* Activity:
Please say how many lines of the entries below contain the word "nach", and leave out everything else.

▽

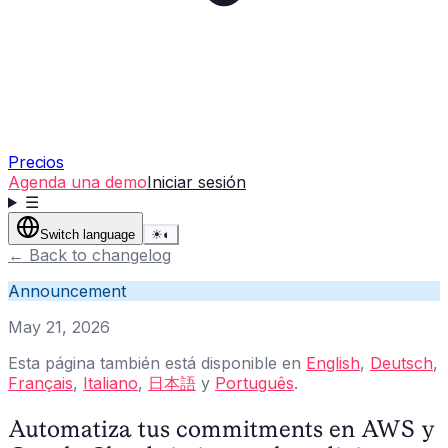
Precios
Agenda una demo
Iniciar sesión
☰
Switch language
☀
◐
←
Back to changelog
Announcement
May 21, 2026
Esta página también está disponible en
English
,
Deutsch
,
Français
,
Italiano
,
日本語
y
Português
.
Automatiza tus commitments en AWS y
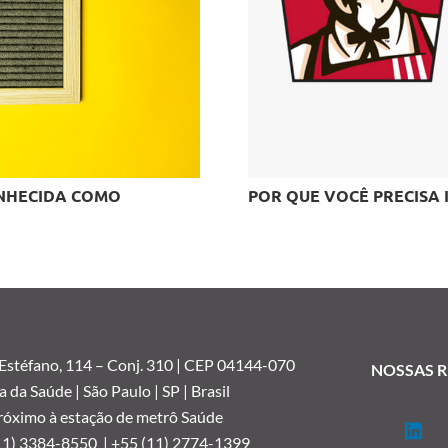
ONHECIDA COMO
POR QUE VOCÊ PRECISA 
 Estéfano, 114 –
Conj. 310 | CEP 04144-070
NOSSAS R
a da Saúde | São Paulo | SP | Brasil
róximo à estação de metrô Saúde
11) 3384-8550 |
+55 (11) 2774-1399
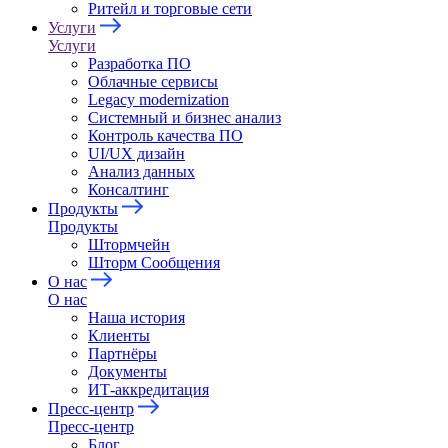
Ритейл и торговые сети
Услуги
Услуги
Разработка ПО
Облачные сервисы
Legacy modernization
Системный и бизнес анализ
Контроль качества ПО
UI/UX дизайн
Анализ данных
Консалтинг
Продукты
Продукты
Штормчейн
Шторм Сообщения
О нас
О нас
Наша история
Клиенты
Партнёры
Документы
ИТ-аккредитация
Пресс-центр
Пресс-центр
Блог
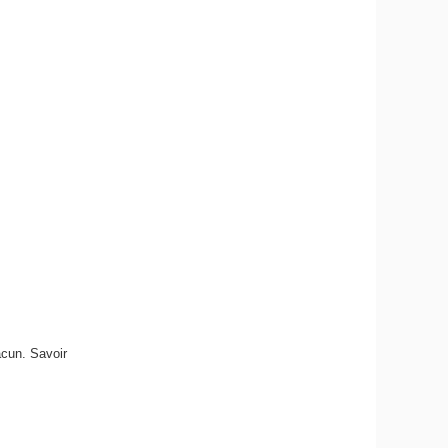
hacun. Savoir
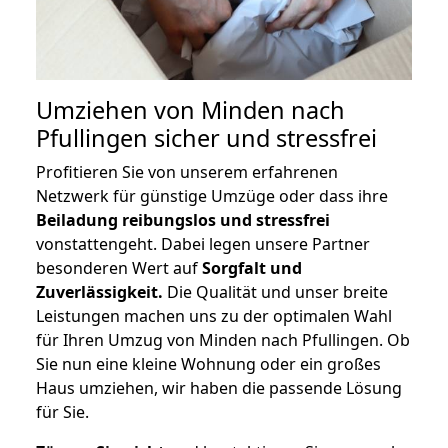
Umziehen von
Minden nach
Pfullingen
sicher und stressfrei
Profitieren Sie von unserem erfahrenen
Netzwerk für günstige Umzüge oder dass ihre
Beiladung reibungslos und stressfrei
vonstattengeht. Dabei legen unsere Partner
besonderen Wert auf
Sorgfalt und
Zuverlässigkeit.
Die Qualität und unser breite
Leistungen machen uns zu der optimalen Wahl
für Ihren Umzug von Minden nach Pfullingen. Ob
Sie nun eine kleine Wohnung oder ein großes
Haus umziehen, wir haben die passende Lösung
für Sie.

△
▽

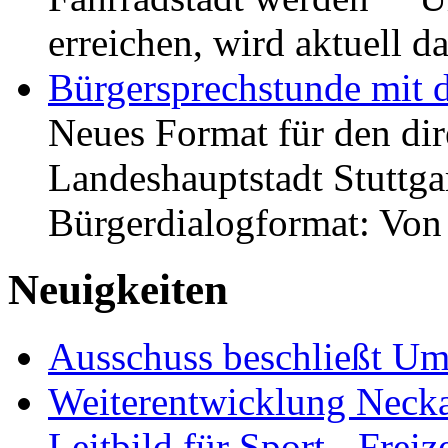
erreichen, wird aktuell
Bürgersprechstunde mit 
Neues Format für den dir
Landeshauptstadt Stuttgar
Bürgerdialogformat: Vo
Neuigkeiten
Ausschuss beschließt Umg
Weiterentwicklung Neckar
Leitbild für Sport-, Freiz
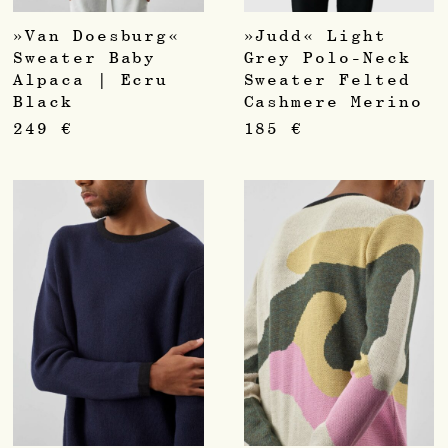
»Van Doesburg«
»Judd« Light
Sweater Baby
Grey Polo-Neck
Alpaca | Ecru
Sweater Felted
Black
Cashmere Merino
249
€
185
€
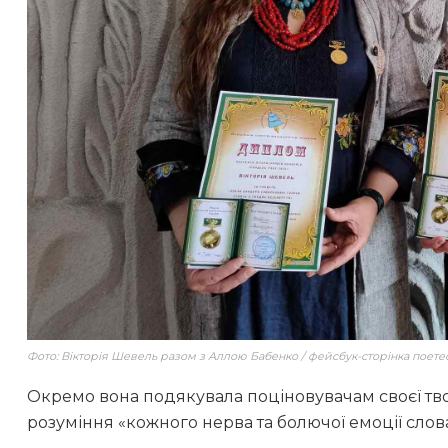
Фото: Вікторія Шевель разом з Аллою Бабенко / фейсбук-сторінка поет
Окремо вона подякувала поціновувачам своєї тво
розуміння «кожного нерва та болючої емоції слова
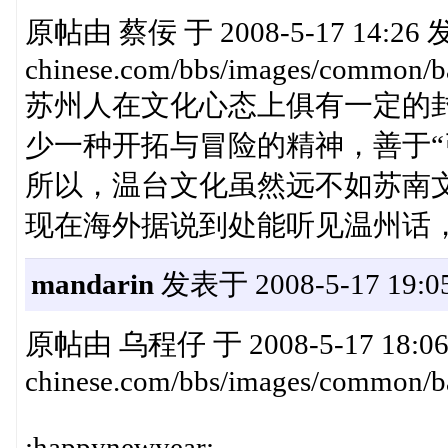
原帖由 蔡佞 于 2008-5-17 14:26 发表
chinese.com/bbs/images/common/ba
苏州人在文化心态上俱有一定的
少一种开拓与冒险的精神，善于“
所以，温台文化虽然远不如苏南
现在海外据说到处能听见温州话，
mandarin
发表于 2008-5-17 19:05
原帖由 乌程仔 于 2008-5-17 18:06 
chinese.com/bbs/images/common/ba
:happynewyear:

△

* Exercise answer:
2